Although 50 percent of Minneapolis children are not ready for kindergarten when they start school, 100 percent of children graduating from Baby’s Space are prepared. In addition, all children at Baby’s Space are developmentally on track. Hennepin County found that Baby’s Space outperformed ten other Strong Beginnings programs. The county where Baby’s Space resides has found a revenue stream that counties in every locale can use to support the model. With 65 percent county funding and 35 percent grants, the Baby’s Space model has been adopted by three childcare centers in Minneapolis, and two sites in other areas have secured local funding to adopt the model. One will serve the White Earth Nation on the largest Indian reservation in Minnesota and the other will serve Duluth, the state’s second largest city. Terrie formed a consortium to support these five pilot sites, and plans to have 15 sites statewide by 2013. She will continue leveraging her national standing, contacts, speaking engagements, and contracts for training in early childhood and mental health to promote the model nationwide.
Terrie is poised to build on the growing momentum of public and private interest in early childhood care. She raises awareness among policymakers, professionals, and the general public on the vast, untapped potential of quality early childcare and education. She is frequently invited to testify to state legislative committees and serves as an advisor to candidates for local, state, and national office. Terrie works with policymakers to develop long-range funding for programs using best practices in childcare. She also serves on the National Academy for State Health Policy committee for assuring better child health and development.
In the past three years, in partnership with state agencies, Terrie has trained over 500 mental health practitioners. One of six national ZERO TO THREE trainers, she is determined to leverage her position as a leader in this field to enlist policymakers and citizens in helping communities translate theory into action. The hallmark of her work is to take everything she knows based on research and best practices and do what it takes to make it happen at a community level. In a country of thousands of knowledgeable psychologists and educators, none until now had begun to resolve the problem of poor quality infant and toddler care and education.
Terrie excelled in 3D art forms—making her own clothes, designing costumes for high school musicals, and reupholstering sofas. Through her artistic endeavors, she learned that mistakes help inform new approaches—that if you work hard enough you’ll find a way, and that you can always change things for the better. Terrie often organized activities for neighborhood kids, from carnivals to fashion shows. Always at the top of her class, she earned money for extracurricular activities by working her way through high school.
At home, Terrie developed the skills and empathy that would lead to Baby’s Space. At Tufts University, her love of children led her to pursue child development with an emphasis on emotional health.
At a young age, Terrie married her high school sweetheart and had three children in three years. Even with her child development training, an engaged husband, financial resources, and supportive friends, raising three closely spaced children was the hardest thing Terrie had ever done.

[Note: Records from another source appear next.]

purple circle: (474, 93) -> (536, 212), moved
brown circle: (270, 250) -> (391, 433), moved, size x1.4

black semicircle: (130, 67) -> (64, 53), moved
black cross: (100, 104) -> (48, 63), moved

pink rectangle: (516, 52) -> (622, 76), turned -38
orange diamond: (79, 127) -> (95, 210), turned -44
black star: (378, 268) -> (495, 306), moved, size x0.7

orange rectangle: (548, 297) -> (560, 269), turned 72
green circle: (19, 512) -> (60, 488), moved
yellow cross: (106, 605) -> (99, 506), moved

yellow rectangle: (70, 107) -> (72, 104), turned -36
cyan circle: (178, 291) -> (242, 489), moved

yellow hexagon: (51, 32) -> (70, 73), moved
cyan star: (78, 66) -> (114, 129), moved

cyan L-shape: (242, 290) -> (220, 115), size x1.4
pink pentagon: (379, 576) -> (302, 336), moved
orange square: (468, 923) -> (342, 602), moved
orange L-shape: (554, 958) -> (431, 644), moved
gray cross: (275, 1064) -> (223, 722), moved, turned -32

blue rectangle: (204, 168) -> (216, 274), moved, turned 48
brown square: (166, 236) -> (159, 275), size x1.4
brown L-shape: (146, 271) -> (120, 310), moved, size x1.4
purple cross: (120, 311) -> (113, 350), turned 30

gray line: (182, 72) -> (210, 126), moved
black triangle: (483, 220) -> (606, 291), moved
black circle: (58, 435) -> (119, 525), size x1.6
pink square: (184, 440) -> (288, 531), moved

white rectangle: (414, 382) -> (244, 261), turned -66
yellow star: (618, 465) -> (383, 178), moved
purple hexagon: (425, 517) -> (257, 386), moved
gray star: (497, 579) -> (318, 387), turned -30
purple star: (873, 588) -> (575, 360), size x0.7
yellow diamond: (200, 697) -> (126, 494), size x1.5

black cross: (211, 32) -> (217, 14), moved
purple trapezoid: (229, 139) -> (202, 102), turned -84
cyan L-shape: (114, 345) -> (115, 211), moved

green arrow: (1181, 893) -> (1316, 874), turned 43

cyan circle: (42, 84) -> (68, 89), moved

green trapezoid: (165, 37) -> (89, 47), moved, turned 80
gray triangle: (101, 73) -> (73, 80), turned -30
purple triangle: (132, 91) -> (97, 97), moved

She could not understand how the welfare-to-work system could expect women in poverty do all of this with little or no support. Terrie set out to create a system to help parents achieve wholesome relationships with their children and contribute to their healthy development. What began as a project at the University of Minnesota became incorporated in 2006 as Baby’s Space—A Place to Grow, and later, the Tatanka Academy, so that from birth to 3rd grade, children from the most deprived circumstances have a strong start toward success in school and in life.